You are here:
Dynamic Energy Saving in Buildings with Underfloor Air Distribution System – Experimental and simulation studiesEPA Grant Number: SU834705
Title: Dynamic Energy Saving in Buildings with Underfloor Air Distribution System – Experimental and simulation studies
Investigators: Megri, Ahmed C. , Haghighat, Fariborz
Current Investigators: Megri, Ahmed C. , Allard, Francis , Beghein, Claudine , Haghighat, Fariborz , Meyer, Ryan , Oun, Moftah , Schulte, Brandon , Soleimani, Arash , Yu, Yao , Zhang, Qing
Institution: University of Wyoming , Concordia University
Current Institution: University of Wyoming , Concordia University , University of La Rochelle
EPA Project Officer: Nolt-Helms, Cynthia
Project Period: August 15, 2010 through August 14, 2011
Project Amount: $10,000
RFA: P3 Awards: A National Student Design Competition for Sustainability Focusing on People, Prosperity and the Planet (2010) RFA Text | Recipients Lists
Research Category: Pollution Prevention/Sustainable Development , P3 Challenge Area - Built Environment , P3 Challenge Area - Energy , P3 Awards , Sustainability
The present study is aimed at seeking a better understanding of the thermodynamics involved with the air distribution strategies associated with UFAD systems and its impact on the energy saving dynamics.
Thus objectives are:
- Experimental investigation of (a) Under Floor Air Distribution (UFAD) plenum heat gain, (b) solar heat gain inward flowing fraction and (c) radiation-convection split of internal heat gains (with and without occupants) on the cooling load dynamics in a UFAD system,
- Development of a better understanding as to how each of the above factors impact the load dynamics during design of buildings with UFAD systems as opposed to conventional systems,
Survey of Operational Buildings
A test will be performed on an UFAD system installed in a commercial or a residential building. The goal is to identify buildings that represent a cross section of the UFAD systems currently in operation. Measurements will be taken in these buildings to allow the airflow and temperature conditions to be generally understood. The primary focus will be temperature measurements, performed with portable recording and hand held instruments or gathered from the existing DDC systems and trends. The measurements at the under floor supply grilles will be carried out in a manner that can determine the general temperature distribution to a level that would allow some conclusions to be drawn on the heat gain pattern. A similar approach will be taken for return plenum measurements.

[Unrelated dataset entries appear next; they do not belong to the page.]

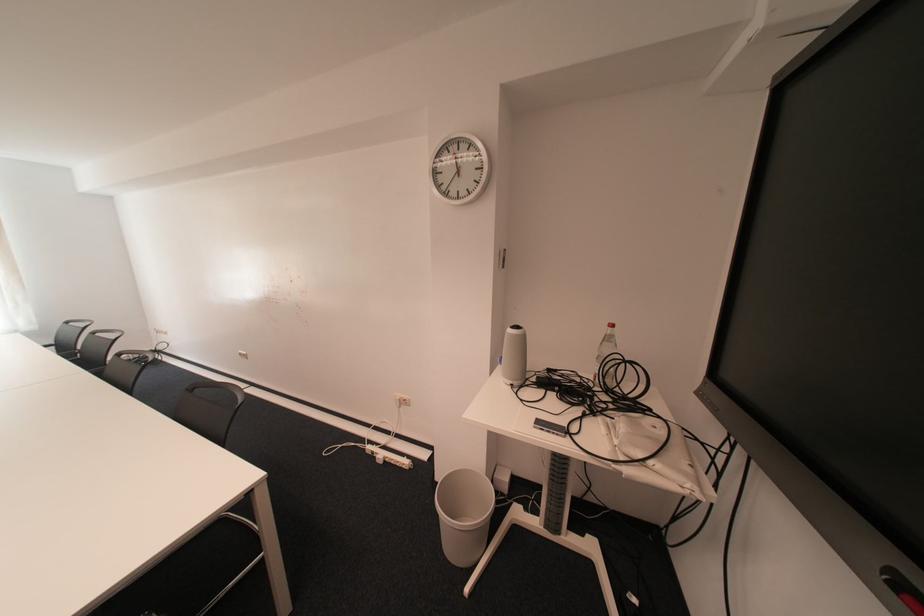 Locate an element on the screen. This screenshot has width=924, height=616. grey trash can is located at coordinates (464, 515). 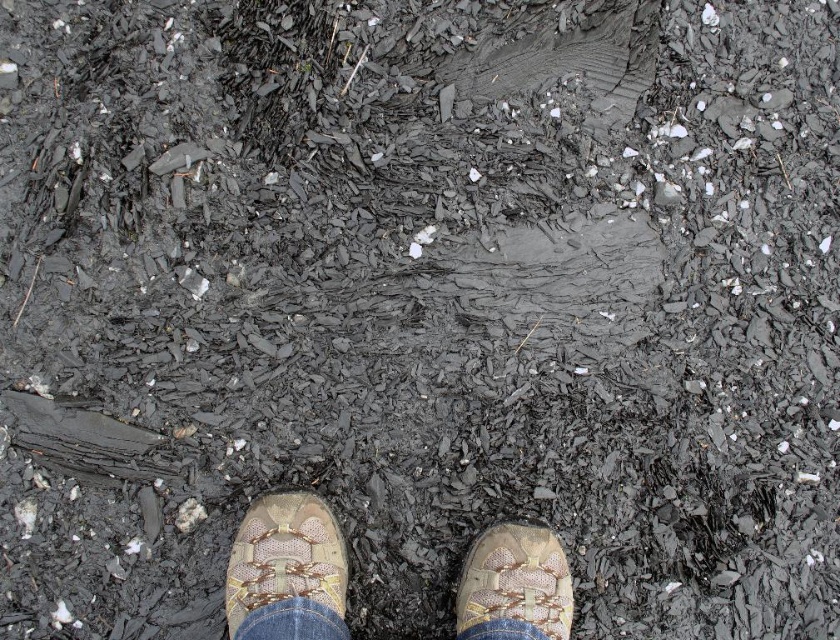 From the picture: Is tan mesh shoes at center wider than tan suede shoe at lower center?

Yes.

What do you see at coordinates (286, 570) in the screenshot? Image resolution: width=840 pixels, height=640 pixels. I see `tan mesh shoes at center` at bounding box center [286, 570].

I want to click on tan mesh shoes at center, so click(286, 570).

From the picture: Is tan mesh shoes at center positioned in front of tan suede sandal at center?

Yes.

Between tan mesh shoes at center and tan suede sandal at center, which one appears on the left side from the viewer's perspective?

tan mesh shoes at center

What are the coordinates of `tan mesh shoes at center` in the screenshot? It's located at (286, 570).

Who is positioned more to the left, tan suede shoe at lower center or tan suede sandal at center?

From the viewer's perspective, tan suede shoe at lower center appears more on the left side.

Is point (329, 515) farther from camera compared to point (522, 589)?

Yes, it is.

Describe the element at coordinates (285, 556) in the screenshot. I see `tan suede shoe at lower center` at that location.

Identify the location of tan suede shoe at lower center. Image resolution: width=840 pixels, height=640 pixels. (285, 556). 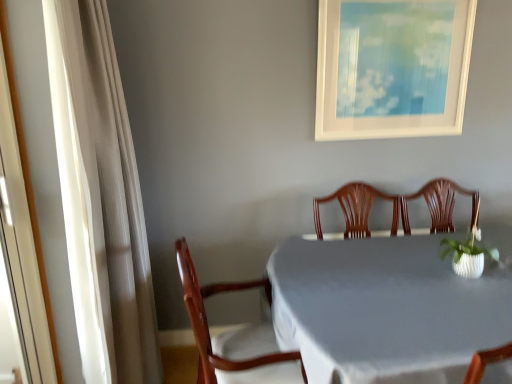 Question: Is white cloth-covered table at center spatially inside white textured vase at right, or outside of it?

Choices:
 (A) inside
 (B) outside

Answer: (B)

Question: Is point (403, 304) positioned closer to the camera than point (474, 248)?

Choices:
 (A) farther
 (B) closer

Answer: (B)

Question: Based on their relative distances, which object is farther from the white cloth-covered table at center?

Choices:
 (A) wooden chair at center
 (B) white glossy screen door at left
 (C) white matte picture frame at upper center
 (D) white sheer curtain at left
 (E) white textured vase at right

Answer: (B)

Question: Considering the real-world distances, which object is closest to the white textured vase at right?

Choices:
 (A) white glossy screen door at left
 (B) white sheer curtain at left
 (C) white matte picture frame at upper center
 (D) white cloth-covered table at center
 (E) wooden chair at center

Answer: (D) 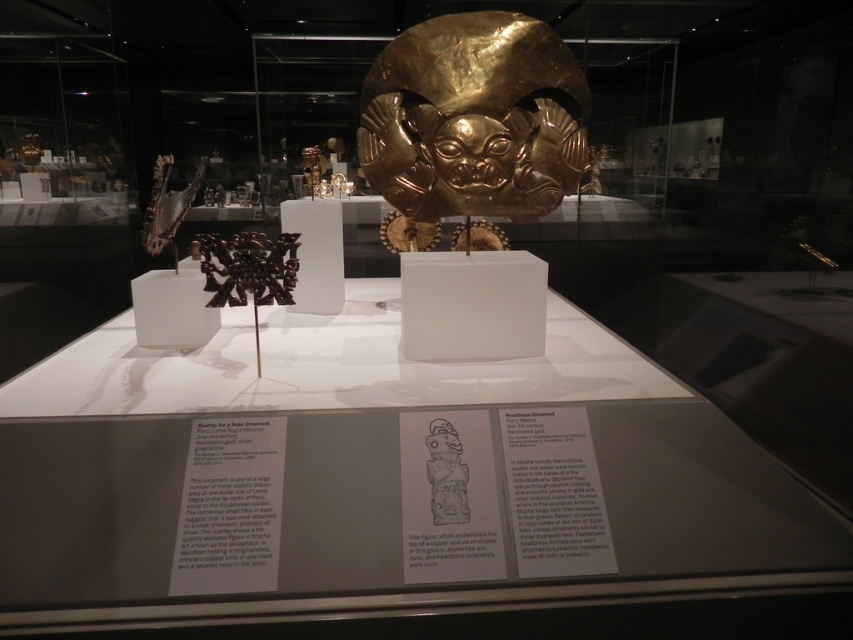 Question: Which point is closer to the camera?

Choices:
 (A) (437, 460)
 (B) (567, 122)

Answer: (A)

Question: Observing the image, what is the correct spatial positioning of gold shiny mask at center in reference to matte gold mask at center?

Choices:
 (A) above
 (B) below

Answer: (A)

Question: Does gold shiny mask at center have a lesser width compared to matte gold mask at center?

Choices:
 (A) yes
 (B) no

Answer: (B)

Question: Does gold shiny mask at center have a lesser width compared to matte gold mask at center?

Choices:
 (A) no
 (B) yes

Answer: (A)

Question: Which point is farther to the camera?

Choices:
 (A) gold shiny mask at center
 (B) matte gold mask at center

Answer: (A) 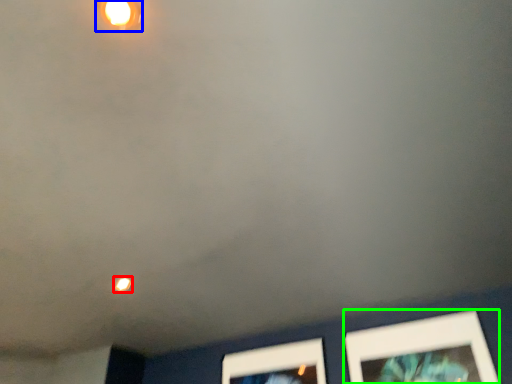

The reporting for this portion of the work will include complete documentation of the surveyed building and the measured data. Special attention will be given to areas where the observed conditions do not match design assumptions. Identification of specific variations in observed versus design conditions will guide the analytical and experimental portions of the work to put more focus on the areas of greatest concern.